I later found out that the Black Hand Gang had disbanded years earlier, but had been replaced by street thugs and gangsters. It was a struggle for control, and whoever had the most power was in charge. That was one of the reasons I was so drawn to Shep. I thought he could protect me from people like the Black Hand Gang. But that was before I’d met his friends, Vincent Drucci and Hymie Weiss. They scared the hell out of me.
• • •
H
aving made my way to Abramowitz Meats, I climbed the stairs of the slaughterhouse and went inside. Ida Brech was there, seated at her desk, where she’d been for as long as I could remember. As a young girl I considered her the original Gibson girl with her glossy brown hair pinned up and her bright, hopeful smile. Funny, I always thought she was so pretty and I wanted to be like her when I grew up. But the years had left Ida behind and she’d been sitting at that desk—where my mother would have gladly made a place for me—all this time. Instead of letting young men court her, show her a good time, maybe learning to paint or play piano and one day getting married and having children, Ida had been working at Abramowitz Meats. Now her hair was streaked with gray and the lines around her mouth were set in a deep, resigned frown. Ida represented everything I feared I’d become if I’d stayed with my mother.
“Your mother’s on the kill floor,” she said as she spun a fresh sheet of paper in the typewriter. “She told me to send you over when you got here.”
It was cold on the kill floor and I could see my breath before me. Hundreds of carcasses were strung up, hanging from the track of meat hooks in the ceiling, their guts split open, innards sticking out, stomachs looking like slimy gray balloons. On the far end, a dozen cattle were hanging upside down with blood pouring from their throats while their bodies twisted, kicked and thrashed.

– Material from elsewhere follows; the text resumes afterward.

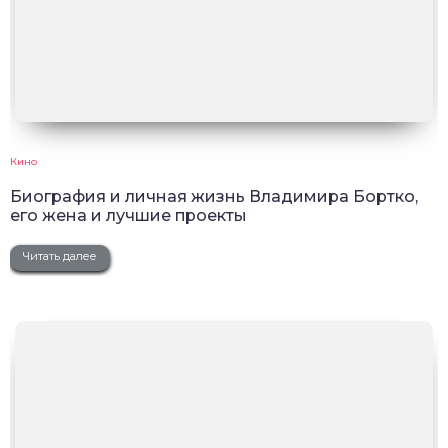
Кино
Биография и личная жизнь Владимира Бортко,
его жена и лучшие проекты
Читать далее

It would go on like that until they bled out. That was the kosher way.
A few of the men looked up from their work, acknowledged me and said my mother was in the back. I found her standing on a worktable over a giant vat of animal gizzards and hearts and God knows what else.
“Ma? What are you doing up there?”
“Oh, good, you’re here! Hand me that wrench over there, would you? This pipe’s leaking.”
“Why don’t you have one of the men fix it?”